PayPal to Offer Micropayments
lazarus corporation writes "According to a press release on shareholder.com, PayPal are introducing micropayments processing fees for digital goods. Will this allow musicians to do away with record companies completely and successfully sell their own music online?" It looks geared to be the under $2 area and not the couple of pennies area, so I think calling it "Micropayments" is a bit much, but it's something. Still amazing that in 2005 nobody has figured out a way to make it simple to charge a penny on-line.
The new fees will enable merchants to process payments at a rate of 5 percent plus 5 cents per transaction.
So for $0.99 it will still take a 10% fee.
Bastards.
BitPass has had micropayments for some time... the catch is you have to buy at least $3 credits, but then you can pay those anonymously to websites in increments as small as one cent.
Paypal just siezed $27,000 of aid going to the Red Cross from SomethingAwful.com users - I'd say thats reason enough to cancel if you haven't already been royally screwed by them...
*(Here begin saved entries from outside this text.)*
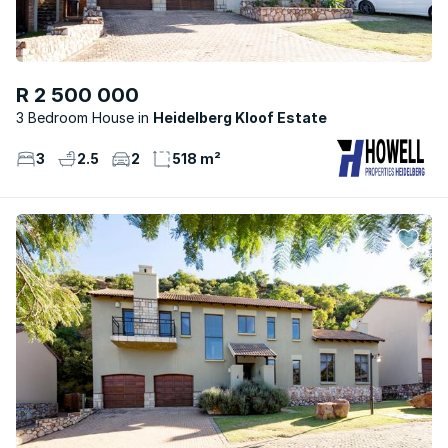
R 2 500 000
3 Bedroom House
Heidelberg Kloof Estate
3
2.5
2
518 m²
How long do you think the sites will leave their money sitting on PayPal, though?
I understand that PayPal's solution is quite different from Slashdot's solution; PayPal is banking on $0.50-$2.00 - type transactions and Slashdot is a penny a page. The latter style (CmdrTaco's comment) is what I was talking about.
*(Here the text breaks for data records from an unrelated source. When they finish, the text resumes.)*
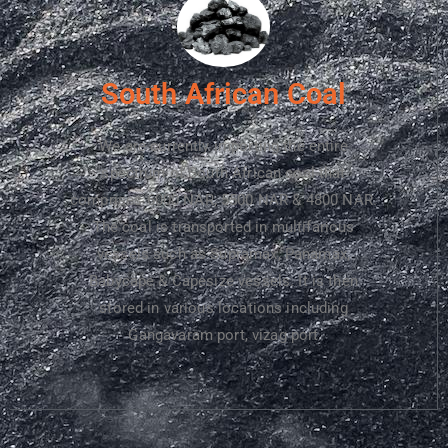
South African Coal​
We are currently importing the entire
spectrum of South African coal that
comprises 6000 NAR, 5500 NAR & 4800 NAR.
The coal is transported in multifarious
vessels such as Supramax, Panamax,
Babycape & Capesize vessels. It is then
stored in various locations including
Gangavaram port, vizag port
PayPal may be uniquely positioned to provide such a service, as they already provide some aspects of the needed technology.
As Taco mentioned, though, the real test of "micropayments" is not under $2.00, but rather under $0.10. The markets are likely quite different though. This 5% plus 5 cents could work for a variety of small transactions.
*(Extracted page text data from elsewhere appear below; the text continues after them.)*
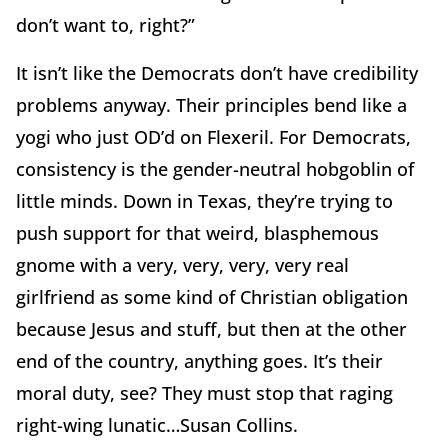
don’t want to, right?”
It isn’t like the Democrats don’t have credibility
problems anyway. Their principles bend like a
yogi who just OD’d on Flexeril. For Democrats,
consistency is the gender-neutral hobgoblin of
little minds. Down in Texas, they’re trying to
push support for that weird, blasphemous
gnome with a very, very, very, very real
girlfriend as some kind of Christian obligation
because Jesus and stuff, but then at the other
end of the country, anything goes. It’s their
moral duty, see? They must stop that raging
right-wing lunatic…Susan Collins.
That what was all this school was for... to teach us how to solve our own problems. -- janeowit
Micropayments were available in the mid to late 1980s on Prestel and Micronet (a British pre-world wide web online service). "Information providers" on Prestel/Micronet could have free pages, or pages that cost money to view from 1 penny and up. In 1986, I was buying and downloading games for my Sinclair Spectrum for a reasonable discount over going to the shop and buying the same game on tape. Multi-user games such as Shades were paid for using micropayments (1 penny increments). You could rent Gallery pages (a bit like making your own home page on the web today) by using this system.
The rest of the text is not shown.